[TRY IT]:
Would you return exactly the lines below from the line with "ιδρύθηκε το" through the line with "WLF (Florian Uelzen 80-65-1)", both included, and nothing else, leaving out the pictures?
*** Opening THE DATA ***
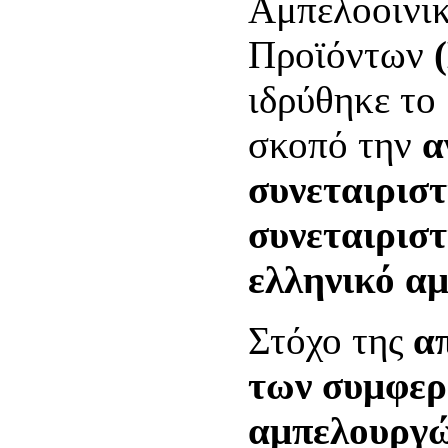
Αμπελοοινι
Προϊόντων
ιδρύθηκε το 
σκοπό την
α
συνεταιρισ
συνεταιριστ
ελληνικό αμ
Στόχο της
α
των συμφερ
αμπελουργ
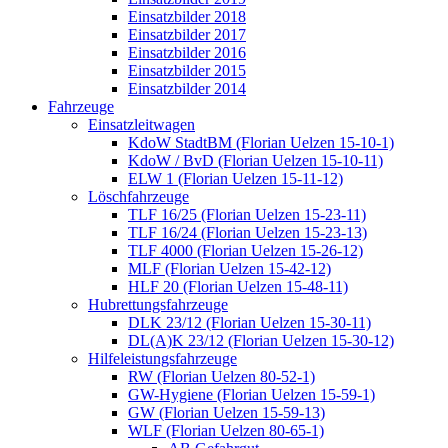
Einsatzbilder 2018
Einsatzbilder 2017
Einsatzbilder 2016
Einsatzbilder 2015
Einsatzbilder 2014
Fahrzeuge
Einsatzleitwagen
KdoW StadtBM (Florian Uelzen 15-10-1)
KdoW / BvD (Florian Uelzen 15-10-11)
ELW 1 (Florian Uelzen 15-11-12)
Löschfahrzeuge
TLF 16/25 (Florian Uelzen 15-23-11)
TLF 16/24 (Florian Uelzen 15-23-13)
TLF 4000 (Florian Uelzen 15-26-12)
MLF (Florian Uelzen 15-42-12)
HLF 20 (Florian Uelzen 15-48-11)
Hubrettungsfahrzeuge
DLK 23/12 (Florian Uelzen 15-30-11)
DL(A)K 23/12 (Florian Uelzen 15-30-12)
Hilfeleistungsfahrzeuge
RW (Florian Uelzen 80-52-1)
GW-Hygiene (Florian Uelzen 15-59-1)
GW (Florian Uelzen 15-59-13)
WLF (Florian Uelzen 80-65-1)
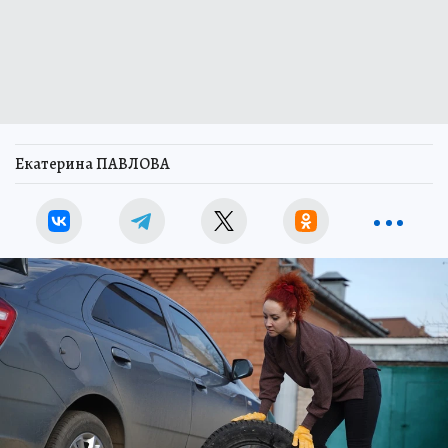
Екатерина ПАВЛОВА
*** Closing THE DATA ***
[OUTPUT FOR THIS EXERCISE]:
ιδρύθηκε το 
σκοπό την
α
συνεταιρισ
συνεταιριστ
ελληνικό αμ
Στόχο της
α
των συμφερ
αμπελουργ
Einsatzbilder 2018
Einsatzbilder 2017
Einsatzbilder 2016
Einsatzbilder 2015
Einsatzbilder 2014
Fahrzeuge
Einsatzleitwagen
KdoW StadtBM (Florian Uelzen 15-10-1)
KdoW / BvD (Florian Uelzen 15-10-11)
ELW 1 (Florian Uelzen 15-11-12)
Löschfahrzeuge
TLF 16/25 (Florian Uelzen 15-23-11)
TLF 16/24 (Florian Uelzen 15-23-13)
TLF 4000 (Florian Uelzen 15-26-12)
MLF (Florian Uelzen 15-42-12)
HLF 20 (Florian Uelzen 15-48-11)
Hubrettungsfahrzeuge
DLK 23/12 (Florian Uelzen 15-30-11)
DL(A)K 23/12 (Florian Uelzen 15-30-12)
Hilfeleistungsfahrzeuge
RW (Florian Uelzen 80-52-1)
GW-Hygiene (Florian Uelzen 15-59-1)
GW (Florian Uelzen 15-59-13)
WLF (Florian Uelzen 80-65-1)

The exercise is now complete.